Recensione al “Il viaggio rivoluzionario dell’eroe” (Mimesis) del collettivo Antongiulio Penequo.
Tutti a casa (Comencini, 1960)
Il concetto di “eroe”, soprattutto in tempi recenti, è stato caricato di una vuota retorica nazionalista in relazione alla diffusa “eroicizzazione” mediatica di medici e infermieri in tempi di Covid, come se rappresentassero qualcosa di diverso, nell’immaginario collettivo, da una categoria di lavoratori come tanti, con i loro sacrosanti diritti. Del resto, sono stati loro stessi a rifiutare questa roboante etichetta, preferendo di gran lunga considerarsi professionisti e lavoratori che svolgono il loro compito in condizioni di disagio e precarietà. Come i medici e gli infermieri, anche i poliziotti e i militari sono stati considerati eroi: questo termine appare quindi profondamente intriso anche di connotazioni belliche e patriarcali.

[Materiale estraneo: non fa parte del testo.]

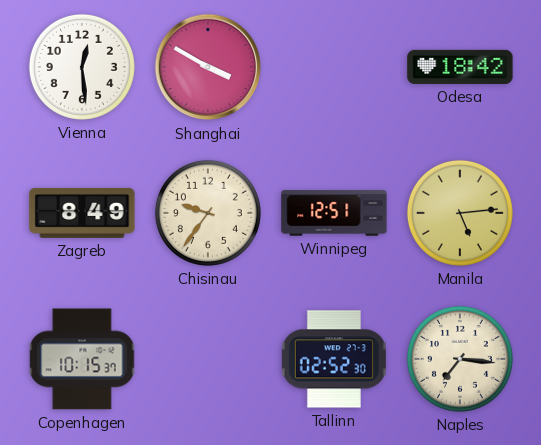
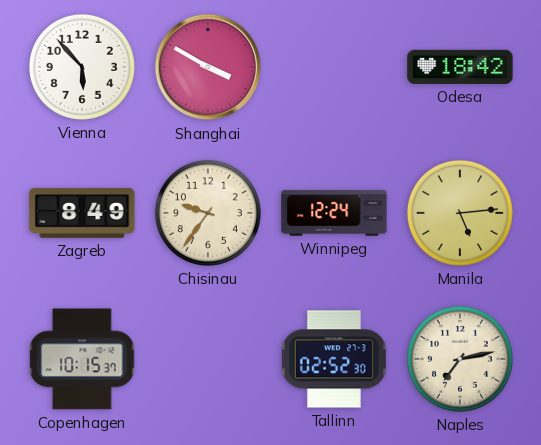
Vienna: 12:29 -> 5:53
Winnipeg: 12:51 -> 12:24
Naples: 7:16 -> 7:13
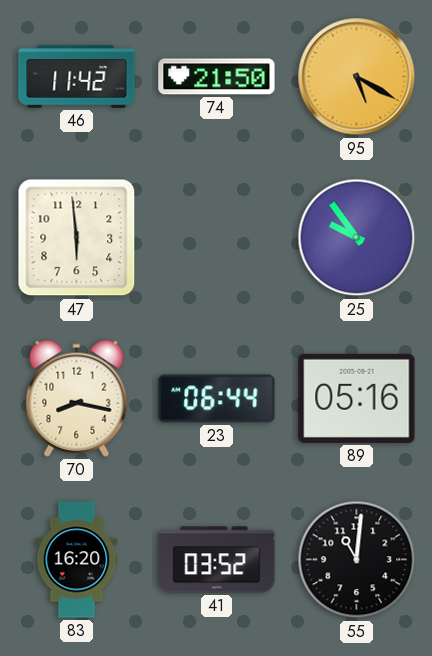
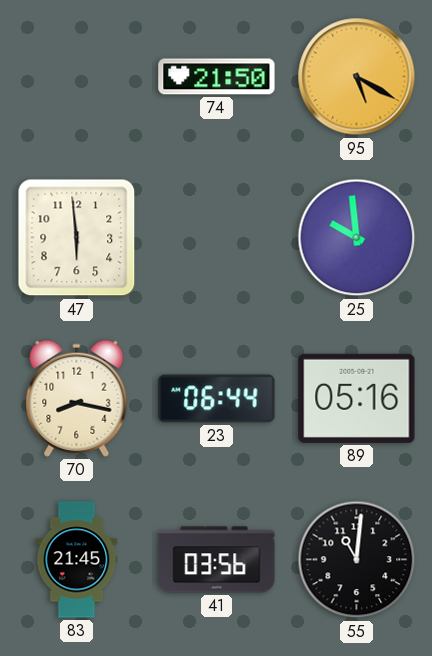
46: 11:42 -> none
25: 9:54 -> 9:59
83: 16:20 -> 21:45
41: 03:52 -> 03:56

È necessario perciò liberarlo da una sedimentazione di retorica esclusivamente fine a se stessa, togliergli la sua maschera stereotipata dal discorso dominante e domandarsi se sia possibile immaginare un eroe che, anziché tornare al punto di partenza, continui inesorabilmente il suo viaggio per tentare di cambiare le sorti del mondo e dell’umanità. Si tratterebbe, in fin dei conti, di un vero e proprio eroe rivoluzionario e antagonista. Ed è quello che si propone di fare, attingendo all’immaginario letterario e cinematografico, il recente volume miscellaneo a cura del collettivo Antongiulio Penequo, Il viaggio rivoluzionario dell’eroe. Narrare, conoscere, ribellarsi, uscito per Mimesis. Il collettivo è costituito dagli stessi autori dei saggi, Luca Cangianti, Maurizio Marrone, Fabio Ciabatti, Gabriele Guerra, Mazzino Montinari. A chiudere il volume è una interessante postfazione firmata da Gioacchino Toni dal titolo L’eroe dell’immaginario antagonista.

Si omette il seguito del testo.